[Page-level text extractions]
----------------

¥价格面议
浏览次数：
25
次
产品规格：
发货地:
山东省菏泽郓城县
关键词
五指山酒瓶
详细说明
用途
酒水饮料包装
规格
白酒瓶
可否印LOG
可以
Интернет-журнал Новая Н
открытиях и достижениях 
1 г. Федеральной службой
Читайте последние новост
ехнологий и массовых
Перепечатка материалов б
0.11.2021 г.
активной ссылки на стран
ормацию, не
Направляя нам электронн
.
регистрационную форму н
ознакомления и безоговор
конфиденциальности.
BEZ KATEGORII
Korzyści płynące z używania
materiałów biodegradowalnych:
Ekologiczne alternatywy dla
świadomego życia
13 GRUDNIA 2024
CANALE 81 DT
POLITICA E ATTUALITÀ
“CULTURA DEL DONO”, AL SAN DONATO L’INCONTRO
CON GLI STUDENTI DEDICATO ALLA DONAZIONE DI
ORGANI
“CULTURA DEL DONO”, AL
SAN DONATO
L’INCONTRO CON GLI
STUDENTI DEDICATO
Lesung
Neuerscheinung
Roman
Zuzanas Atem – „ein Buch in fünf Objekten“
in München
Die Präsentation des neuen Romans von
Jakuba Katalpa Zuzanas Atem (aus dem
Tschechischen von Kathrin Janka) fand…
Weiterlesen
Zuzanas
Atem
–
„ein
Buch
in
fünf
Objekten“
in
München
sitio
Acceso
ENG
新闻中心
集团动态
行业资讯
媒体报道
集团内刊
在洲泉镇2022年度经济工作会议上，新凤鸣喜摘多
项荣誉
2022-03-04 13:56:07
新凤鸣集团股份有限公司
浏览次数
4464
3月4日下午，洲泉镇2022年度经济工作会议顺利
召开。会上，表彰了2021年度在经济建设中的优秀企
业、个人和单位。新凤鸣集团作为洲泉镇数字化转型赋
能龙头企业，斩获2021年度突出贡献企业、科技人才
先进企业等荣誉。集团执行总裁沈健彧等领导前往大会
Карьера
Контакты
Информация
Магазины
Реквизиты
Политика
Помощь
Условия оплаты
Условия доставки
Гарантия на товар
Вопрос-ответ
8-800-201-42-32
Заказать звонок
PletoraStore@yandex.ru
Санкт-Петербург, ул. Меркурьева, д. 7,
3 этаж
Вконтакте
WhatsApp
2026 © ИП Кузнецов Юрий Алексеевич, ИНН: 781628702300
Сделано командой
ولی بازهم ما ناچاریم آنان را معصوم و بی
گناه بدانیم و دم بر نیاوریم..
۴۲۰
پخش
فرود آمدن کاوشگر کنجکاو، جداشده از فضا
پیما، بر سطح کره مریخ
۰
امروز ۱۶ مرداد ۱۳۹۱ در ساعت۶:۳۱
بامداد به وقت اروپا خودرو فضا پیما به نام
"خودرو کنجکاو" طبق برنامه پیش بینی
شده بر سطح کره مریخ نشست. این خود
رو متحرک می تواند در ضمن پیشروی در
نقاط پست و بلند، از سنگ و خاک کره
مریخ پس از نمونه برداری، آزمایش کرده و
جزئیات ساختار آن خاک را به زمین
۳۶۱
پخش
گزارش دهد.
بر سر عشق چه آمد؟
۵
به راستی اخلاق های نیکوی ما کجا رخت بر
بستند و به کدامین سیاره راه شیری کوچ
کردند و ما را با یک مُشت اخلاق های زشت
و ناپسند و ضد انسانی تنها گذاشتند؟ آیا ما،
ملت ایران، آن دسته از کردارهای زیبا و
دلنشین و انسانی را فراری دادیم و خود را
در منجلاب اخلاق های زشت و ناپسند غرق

----------------

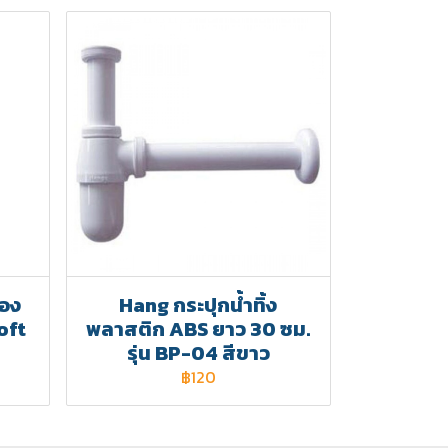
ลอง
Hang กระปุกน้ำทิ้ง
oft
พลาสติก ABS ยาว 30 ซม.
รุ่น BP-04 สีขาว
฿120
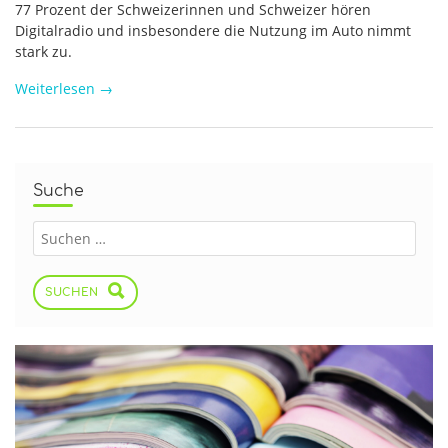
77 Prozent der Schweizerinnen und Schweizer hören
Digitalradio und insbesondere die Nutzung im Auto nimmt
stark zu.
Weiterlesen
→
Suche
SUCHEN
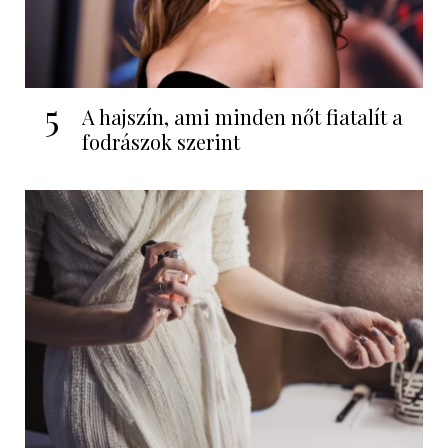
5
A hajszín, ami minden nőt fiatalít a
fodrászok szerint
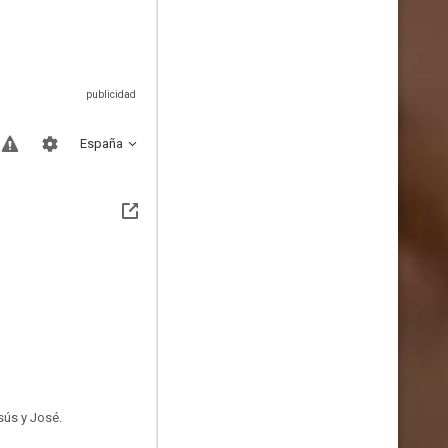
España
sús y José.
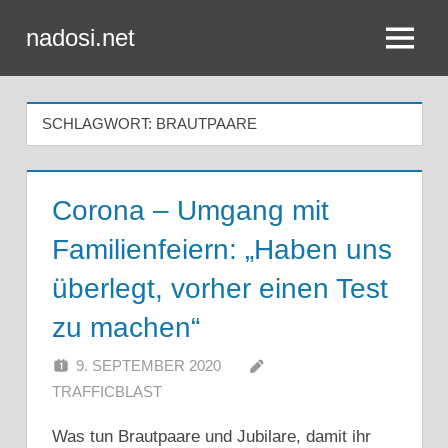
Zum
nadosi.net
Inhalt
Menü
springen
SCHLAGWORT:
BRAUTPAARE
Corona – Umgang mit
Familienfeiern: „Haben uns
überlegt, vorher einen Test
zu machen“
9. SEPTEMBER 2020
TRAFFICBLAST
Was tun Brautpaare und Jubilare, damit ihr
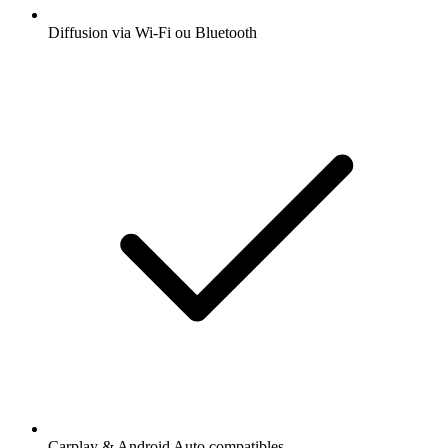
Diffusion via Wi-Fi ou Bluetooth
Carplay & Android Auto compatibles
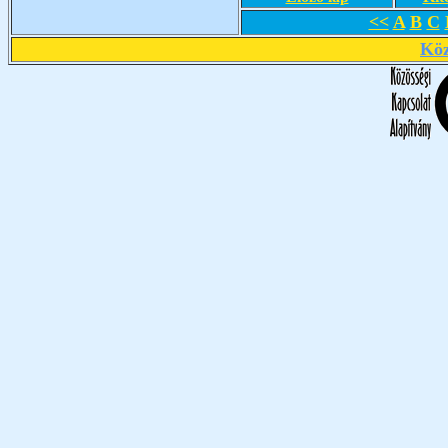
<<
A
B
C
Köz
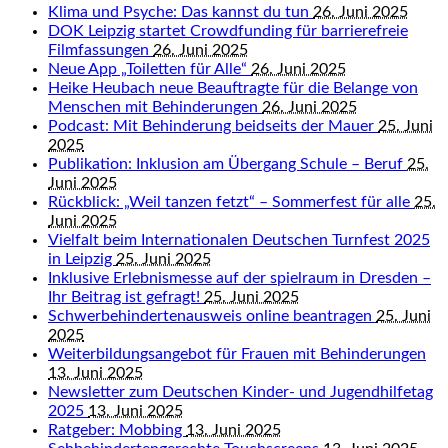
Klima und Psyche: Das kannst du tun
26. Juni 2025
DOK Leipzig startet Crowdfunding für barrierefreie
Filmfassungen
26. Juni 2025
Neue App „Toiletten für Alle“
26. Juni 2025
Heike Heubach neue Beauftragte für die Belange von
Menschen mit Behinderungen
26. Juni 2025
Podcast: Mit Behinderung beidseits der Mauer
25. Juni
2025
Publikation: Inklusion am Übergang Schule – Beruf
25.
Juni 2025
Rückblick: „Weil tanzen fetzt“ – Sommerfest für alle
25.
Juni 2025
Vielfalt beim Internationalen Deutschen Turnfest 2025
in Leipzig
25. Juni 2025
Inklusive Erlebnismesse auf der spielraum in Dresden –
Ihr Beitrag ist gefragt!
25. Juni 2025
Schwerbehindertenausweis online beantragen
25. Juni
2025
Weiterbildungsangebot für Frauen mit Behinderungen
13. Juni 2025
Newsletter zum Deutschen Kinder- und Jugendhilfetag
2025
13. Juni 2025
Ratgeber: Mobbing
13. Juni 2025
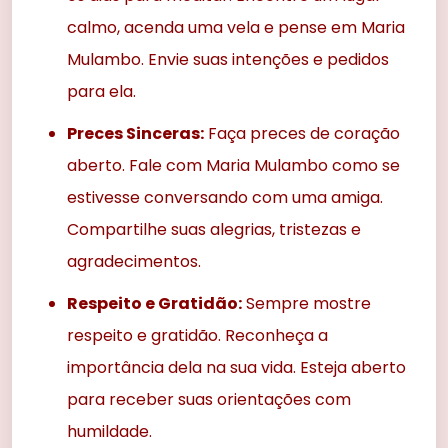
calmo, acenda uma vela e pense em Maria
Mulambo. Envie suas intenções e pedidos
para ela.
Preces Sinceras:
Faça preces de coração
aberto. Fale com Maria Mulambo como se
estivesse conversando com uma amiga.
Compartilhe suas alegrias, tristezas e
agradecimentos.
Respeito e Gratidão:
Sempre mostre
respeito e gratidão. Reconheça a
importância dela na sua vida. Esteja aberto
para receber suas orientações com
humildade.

----------------

* [WORK INSTRUCTION]: The lines of the records that contain the string "اخلاق" should be located and copied.

* [WRITTEN ANSWER]:
به راستی اخلاق های نیکوی ما کجا رخت بر
کردند و ما را با یک مُشت اخلاق های زشت
در منجلاب اخلاق های زشت و ناپسند غرق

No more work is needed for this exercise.